Федор Решетников - Внучкин
Обзор книги Федор Решетников - Внучкин
Ф. М. Решетников
Внучкин
I
У одного небогатого крестьянина Покровского села родился сын. Этому сыну не довелось видеть своей матери, потому что она умерла через сутки по разрешении. Отец этого ребенка, Сидор Еремеич, запил и, допившись до белой горячки, повесился. У него был брат — Кузьма Еремеич, волостной писарь, который из сострадания и взял к себе на воспитание сына Сидора Еремеича, которого и назвали во святом крещении Васильем.
Никто так не жил в селе достаточно, как люди, заправлявшие делами волости, особливо волостной старшина и писарь Внучкин. Это был такой человек, который со всеми ладил: нужно ли что крестьянам — он сделает, но зато получит от них малую толику; нужно ли что старшине или голове — он сделает, что может; станет ли становой придираться к сельскому начальству, он и тут выручит их; приедет ли окружный начальник, — и тот, благодаря Внучкину, уедет с миром. Великий был человек Внучкин — и у этого-то человека воспитывался Василий Сидорыч заместо сына, потому что дети Степаниды Левоновны умирали, к крайнему ее огорчению. О нежном обращении с ребенком говорить нечего; о том, чтобы он был всегда сыт, тоже нельзя похвастаться, — и как бы он ни воспитывался — нам нет дела, только Василий Сидорович остался цел и жив до сих пор.

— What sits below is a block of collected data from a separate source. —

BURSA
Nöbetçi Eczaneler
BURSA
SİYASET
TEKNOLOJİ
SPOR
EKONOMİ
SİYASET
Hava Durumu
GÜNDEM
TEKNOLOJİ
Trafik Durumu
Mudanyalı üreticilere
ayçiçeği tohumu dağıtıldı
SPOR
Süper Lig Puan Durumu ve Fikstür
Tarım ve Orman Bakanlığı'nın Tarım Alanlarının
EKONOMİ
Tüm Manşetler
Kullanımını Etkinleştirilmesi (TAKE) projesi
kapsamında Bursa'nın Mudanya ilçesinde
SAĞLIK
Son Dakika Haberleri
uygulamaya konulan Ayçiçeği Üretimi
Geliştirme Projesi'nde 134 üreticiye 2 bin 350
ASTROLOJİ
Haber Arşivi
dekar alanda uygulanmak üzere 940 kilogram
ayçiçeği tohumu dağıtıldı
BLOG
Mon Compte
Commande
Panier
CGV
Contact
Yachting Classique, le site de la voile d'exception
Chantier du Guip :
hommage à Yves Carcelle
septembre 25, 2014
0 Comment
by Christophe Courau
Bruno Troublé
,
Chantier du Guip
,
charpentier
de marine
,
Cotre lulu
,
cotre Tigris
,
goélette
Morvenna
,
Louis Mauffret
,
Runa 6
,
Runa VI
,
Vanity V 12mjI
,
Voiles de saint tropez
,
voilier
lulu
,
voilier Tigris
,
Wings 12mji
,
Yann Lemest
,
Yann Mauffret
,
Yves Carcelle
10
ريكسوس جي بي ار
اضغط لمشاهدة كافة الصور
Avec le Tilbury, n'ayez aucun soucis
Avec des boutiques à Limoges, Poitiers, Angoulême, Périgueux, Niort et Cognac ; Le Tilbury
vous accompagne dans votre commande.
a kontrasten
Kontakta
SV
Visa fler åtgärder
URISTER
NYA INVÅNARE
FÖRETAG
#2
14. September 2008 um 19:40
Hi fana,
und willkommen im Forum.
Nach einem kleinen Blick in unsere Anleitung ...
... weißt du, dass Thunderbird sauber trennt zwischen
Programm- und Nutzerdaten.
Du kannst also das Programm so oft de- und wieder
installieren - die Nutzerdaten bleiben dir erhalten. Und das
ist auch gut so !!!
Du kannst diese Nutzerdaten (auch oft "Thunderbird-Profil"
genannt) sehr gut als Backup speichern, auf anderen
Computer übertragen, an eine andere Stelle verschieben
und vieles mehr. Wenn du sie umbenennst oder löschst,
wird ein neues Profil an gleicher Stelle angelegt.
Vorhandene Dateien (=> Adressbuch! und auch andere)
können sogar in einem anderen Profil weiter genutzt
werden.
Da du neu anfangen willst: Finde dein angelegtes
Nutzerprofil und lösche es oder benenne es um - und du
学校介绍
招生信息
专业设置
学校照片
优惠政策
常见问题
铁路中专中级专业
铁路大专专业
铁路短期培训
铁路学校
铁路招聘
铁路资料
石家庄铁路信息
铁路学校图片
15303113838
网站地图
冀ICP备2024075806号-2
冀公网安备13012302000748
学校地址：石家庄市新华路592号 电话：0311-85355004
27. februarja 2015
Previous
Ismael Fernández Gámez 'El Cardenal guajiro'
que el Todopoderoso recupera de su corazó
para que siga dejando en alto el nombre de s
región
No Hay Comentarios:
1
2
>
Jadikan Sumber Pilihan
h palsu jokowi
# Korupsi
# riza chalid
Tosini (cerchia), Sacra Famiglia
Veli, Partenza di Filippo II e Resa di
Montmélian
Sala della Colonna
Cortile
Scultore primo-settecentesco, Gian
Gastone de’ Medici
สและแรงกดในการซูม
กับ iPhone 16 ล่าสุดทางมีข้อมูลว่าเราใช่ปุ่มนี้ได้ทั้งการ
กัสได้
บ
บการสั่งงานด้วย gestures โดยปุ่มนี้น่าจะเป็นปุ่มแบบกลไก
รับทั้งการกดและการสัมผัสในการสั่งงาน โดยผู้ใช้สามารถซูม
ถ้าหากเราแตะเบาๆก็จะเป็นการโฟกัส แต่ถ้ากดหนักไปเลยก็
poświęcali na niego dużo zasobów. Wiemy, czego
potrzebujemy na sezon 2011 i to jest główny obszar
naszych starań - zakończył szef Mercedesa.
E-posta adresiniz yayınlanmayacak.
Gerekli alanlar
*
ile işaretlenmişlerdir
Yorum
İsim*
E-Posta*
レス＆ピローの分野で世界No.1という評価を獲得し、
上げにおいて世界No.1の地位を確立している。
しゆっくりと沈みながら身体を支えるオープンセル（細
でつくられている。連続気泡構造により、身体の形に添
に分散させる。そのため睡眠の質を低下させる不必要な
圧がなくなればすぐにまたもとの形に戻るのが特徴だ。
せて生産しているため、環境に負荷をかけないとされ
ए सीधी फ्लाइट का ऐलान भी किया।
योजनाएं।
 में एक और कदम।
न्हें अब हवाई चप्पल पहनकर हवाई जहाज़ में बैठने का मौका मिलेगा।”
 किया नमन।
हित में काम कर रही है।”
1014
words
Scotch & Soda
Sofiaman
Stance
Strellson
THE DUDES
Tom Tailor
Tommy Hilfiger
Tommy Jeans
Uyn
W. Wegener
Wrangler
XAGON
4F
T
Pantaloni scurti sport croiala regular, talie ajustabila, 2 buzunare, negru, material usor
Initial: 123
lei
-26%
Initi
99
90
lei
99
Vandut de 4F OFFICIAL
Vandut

Вася был мальчик не глупый: он все понимал, что делается вокруг, и скоро научился разным плутням. Так, еще не зная грамоты, он один раз долго следил за дядей, сводившим в книге отчеты и считавшим деньги. Об этих отчетах он слышал разговор дяди с старостой, слышал, как дядя взял с Петра Окулова пятьдесят рублей за то, чтобы Окулов не попал рекруты. Эту книгу Вася бросил в печь — и как смеялся потом над тем, что дядя долго злился на всех, шептался с головой и т. п. Больно неприятно было мальчику слышать от крестьян слова: «Вот этот Васька в дядю пойдет. Уж такого подлеца, как наш писарь, нигде не найдешь: куда ни сунься, все этот Кузька напрокудил. А как его сменишь, коли начальство его определило».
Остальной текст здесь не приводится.